According to PSC analyses, the three plants are projected to produce a total of 180 MW—enough electricity to power 30,000 to 50,000 homes—and will save FPL customers an estimated $90 million over the life of the plants. More than 140 direct and indirect jobs will be needed to operate each facility during the 30-year contract terms. Eucalyptus will be the dedicated energy crop for the US EcoGen biomass systems.

Canadian Firm Thinking Pellets

Biomass Secure Power Inc. has set up a wholly owned subsidiary Biomass Power Louisiana L.L.C., to build and manage a wood pellet plant at the Port of Greater Baton Rouge. Construction is expected to commence this summer.

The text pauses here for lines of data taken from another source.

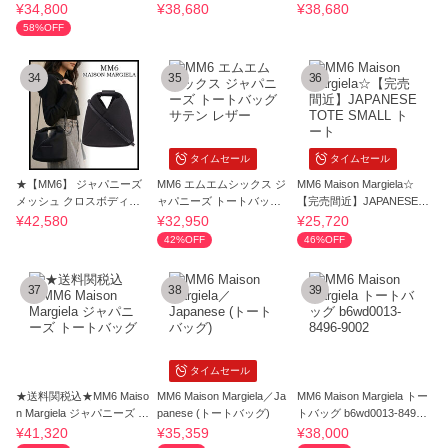
5016
JAPANESE BAG
内発】
¥34,800
¥38,680
¥38,680
58%OFF
34
35
36
タイムセール
タイムセール
★【MM6】 ジャパニーズ
MM6 エムエムシックス ジ
MM6 Maison Margiela☆
メッシュ クロスボディバ
ャパニーズ トートバッグ
【完売間近】JAPANESE T
ッグ★
サテン レザー
OTE SMALL トート
¥42,580
¥32,950
¥25,720
42%OFF
46%OFF
37
38
39
タイムセール
★送料関税込★MM6 Maiso
MM6 Maison Margiela／Ja
MM6 Maison Margiela トー
n Margiela ジャパニーズ ト
panese (トートバッグ)
トバッグ b6wd0013-8496-
ートバッグ
9002
¥41,320
¥35,359
¥38,000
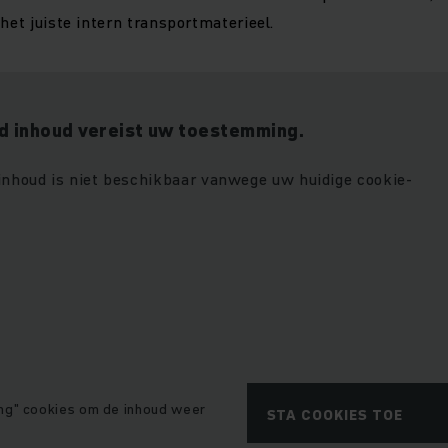
het juiste intern transportmaterieel.
 inhoud vereist uw toestemming.
 inhoud is niet beschikbaar vanwege uw huidige cookie-
ng" cookies om de inhoud weer
STA COOKIES TOE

Phase one consists of three production lines each capable of producing 340,000 tonnes per year of pellets. Construction cost for phase 1 is estimated at $123 million. When phase 1 is complete the company will have the capacity to produce 1 million tonnes of pellets annually, according to company principal Jim Carroll

Biomass Secure Power Inc. was incorporated in 2002 in British Columbia. In 2005 Biomass Secure Power began looking at the idea of construction and operation of small power generation facilities to take advantage of the BC Hydro Standing Offer Program for the purchase of green power. After nu­merous attempts, the company was not been able to secure a suitable site and long-term material supply agreements in British Columbia.

In 2012 the company was approached by Louisiana Economic Development (LED) to determine if Biomass Secure Power had an interest in building a pellet plant in the state. According to the company, LED presented it with a package that includes $26.3 million of estimated benefits.

Energy Firm Proposes Pellet Mill For Lucedale

Gulf Coast Renewable Energy will locate a $25 million wood pellet plant in the industrial park in George County, Lucedale, Miss.

The plant is expected to produce 160,000 metric tons of pellets annually, with plans to double production within the next three years.

Company officials met with the local Board of Supervisors to request help with construction of an access road to the site on 40 acres just outside the Lucedale city limits.

The project will create 30 jobs, said company vice president for engineering Gary Ogle.

Wood pellets will be shipped overseas to European utilities to use as biomass energy that complies with sustainability guidelines. The pellets will be produced from a mix of softwood and hardwood.